Crucé mis brazos, con la seriedad que solo un niño puede fingir.

-Tengo hambre... y ya sé qué quiero ser de grande.

Me sonrió con ternura, como si por un segundo todo lo demás no existiera.

-¿Qué vas a ser?

-Un mago. Así haré aparecer comida... y también a vos, para que no te vayas más.

Ella no respondió. Solo me acarició la mano con su pulgar. Y seguimos. Ese tramo, de solo diez cuadras, fue el más largo de mi vida.

Al llegar, algo era distinto. La casa parecía vacía. Nuestros pocos muebles estaban afuera. Mi cuna junto a la calle. Mi madre se tensó, caminó más rápido. Acostó a mi hermanito sin siquiera hablar y me pidió que no me moviera. Salió corriendo hacia un grupo de personas, llorando como si algo dentro de ella se hubiera roto.

La vi arrodillarse, suplicar. Alguien le mostró unos papeles. Otra mujer apareció con dos bolsos. Le entregaron nuestras cosas. Y mientras tanto, yo la miraba desde la distancia, sin comprender del todo, pero sintiendo que algo muy grande nos estaba pasando.

Un hombre nos llevó en auto. Nadie hablaba. Mamá lloraba en silencio. Mi hermanito dormía. Yo tenía hambre.

El auto se detuvo frente a un teléfono público. Mamá bajó rápido y desde la ventanilla la vi llorar de nuevo. No lo soporté más.

-Tengo hambre -le dije al hombre sin pensarlo.

No respondió. Solo buscó algo y me entregó dos galletas saladas, sin mirarme.
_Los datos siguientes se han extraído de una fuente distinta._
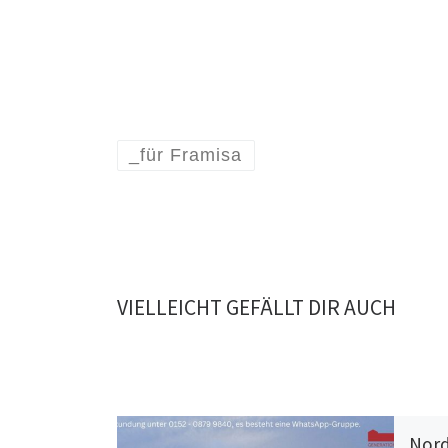
_für Framisa
VIELLEICHT GEFÄLLT DIR AUCH
Nord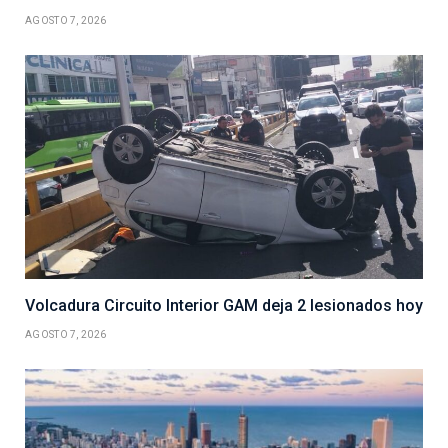
AGOSTO 7, 2026
Volcadura Circuito Interior GAM deja 2 lesionados hoy
AGOSTO 7, 2026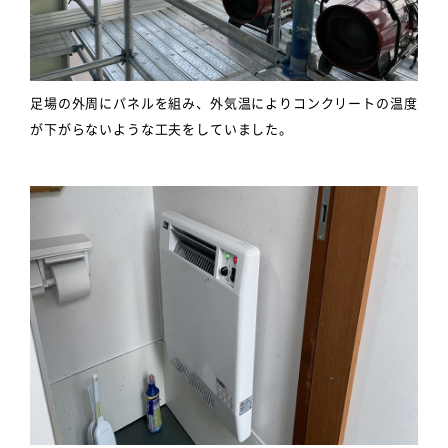
足場の外周にパネルを組み、外気温によりコンクリートの温度
が下がらないような工夫をしていました。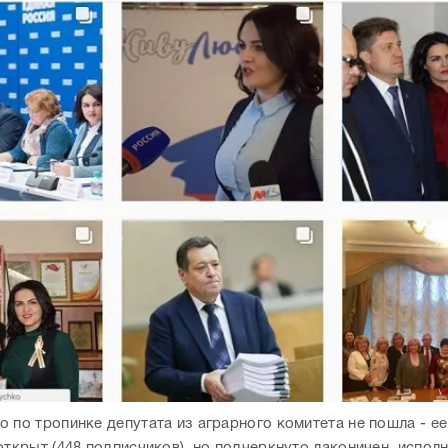
о по тропинке депутата из аграрного комитета не пошла - е
открыт (448 подписчиков), но подчеркнуто лаконичен, исполн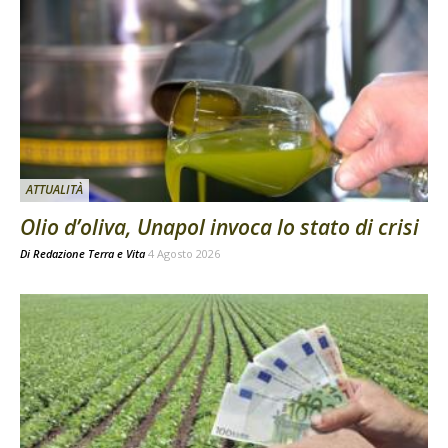
ATTUALITÀ
Olio d’oliva, Unapol invoca lo stato di crisi
Di
Redazione Terra e Vita
4 Agosto 2026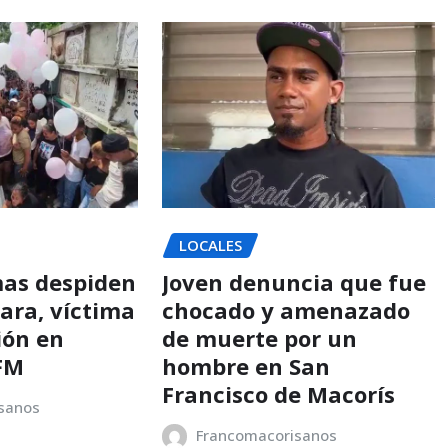
LOCALES
mas despiden
Joven denuncia que fue
ara, víctima
chocado y amenazado
ión en
de muerte por un
SFM
hombre en San
Francisco de Macorís
sanos
Francomacorisanos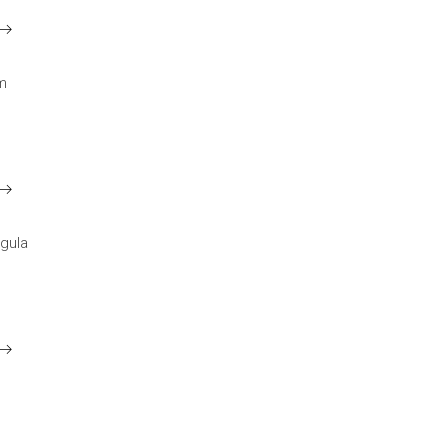
m
gula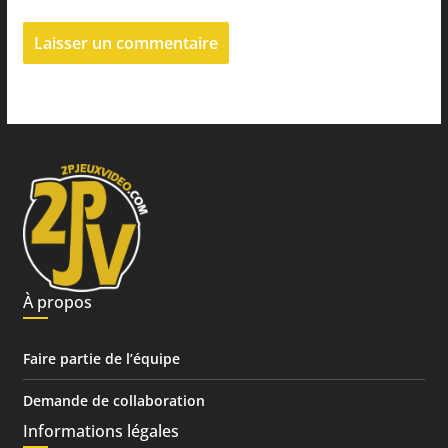
À propos
Faire partie de l’équipe
Demande de collaboration
Informations légales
Dudé, recordando lo que mamá siempre decía. Pero el hambre es más fuerte que el miedo. Me comí una y guardé la otra para mi hermanito. No me sació, pero me hizo sentir viva. Era mejor tener algo en el estómago, aunque fuera un veneno, que seguir sintiéndome vacía.
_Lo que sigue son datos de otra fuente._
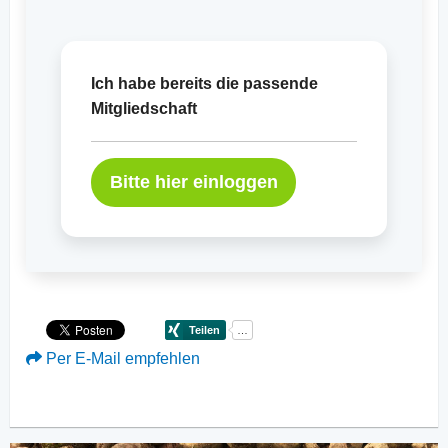
Ich habe bereits die passende
Mitgliedschaft
Bitte hier einloggen
Per E-Mail empfehlen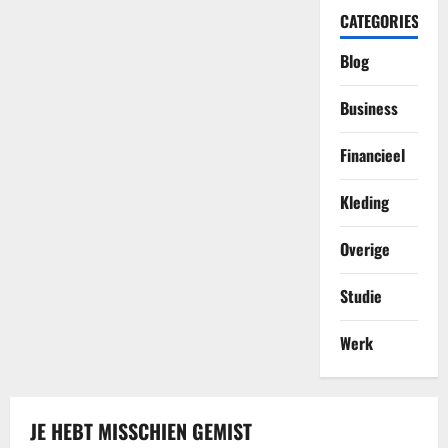
CATEGORIES
Blog
Business
Financieel
Kleding
Overige
Studie
Werk
JE HEBT MISSCHIEN GEMIST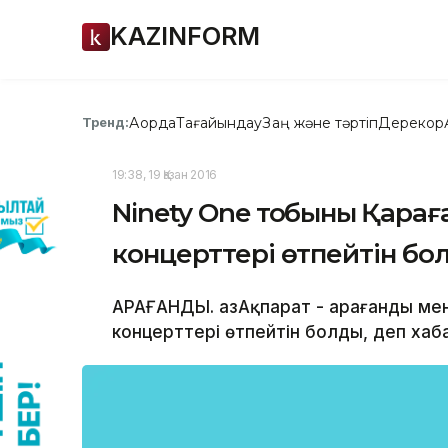
KAZINFORM
Ақорда
Тағайындау
Заң және тәртіп
Дерекқор
Тренд:
19:38, 19 Қазан 2016
Ninety One тобының Қара
концерттері өтпейтін бо
ҚАРАҒАНДЫ. ҚазАқпарат - Қарағанды м
концерттері өтпейтін болды, деп хаба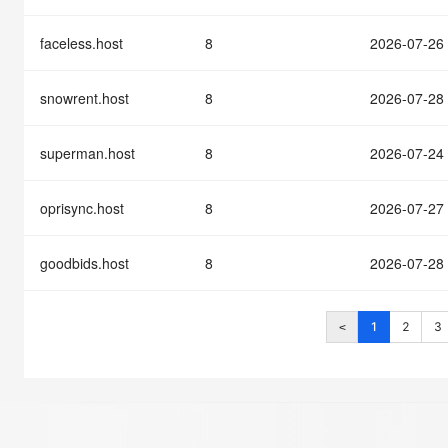
faceless.host
8
2026-07-26
snowrent.host
8
2026-07-28
superman.host
8
2026-07-24
oprisync.host
8
2026-07-27
goodbids.host
8
2026-07-28
1
2
3
<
Volvimos a arrancar. Mamá subió al auto con una sonrisa débil.

-Ya está -dijo-. Todo va a estar bien.

No recuerdo cuándo me dormí. Solo sé que desperté en una casa distinta. Había una mujer con una taza y un cigarro. Me asusté. Busqué a mi hermanito. Estaba ahí, en el suelo, comiendo una banana. Jugaba con unos juguetes que no eran nuestros.

La mujer me vio, se acercó y sonrió.

-Buenos días, cariño. Soy Antonia, amiga de tu mamá. Van a quedarse conmigo un tiempo. Me alegra tenerlos aquí. ¿Querés desayunar?

Asentí. Y cuando vi el vaso de leche con chocolate, y las rodajas de pan en el plato... rompí a llorar.

-¿No te gusta? -preguntó, preocupada.

Me sequé las lágrimas con mis manitas.

-Sí me gusta. Gracias.

Esas fueron mis primeras palabras en esa nueva casa.

Esa noche, después de cenar, nos lavó las manos, nos acostó en una cama que olía a limpio, y nos dejó con la televisión encendida. Mi hermanito balbuceaba "mamá" de vez en cuando, pero nunca lloraba. Yo, en cambio, lo observaba todo. Como quien no sabe si está soñando o despertando por fin.

Y aunque no entendía mucho de lo que estaba pasando, algo en mí se encendió. Una semilla. Un susurro que decía: Esto no es el final. Esto es apenas el comienzo.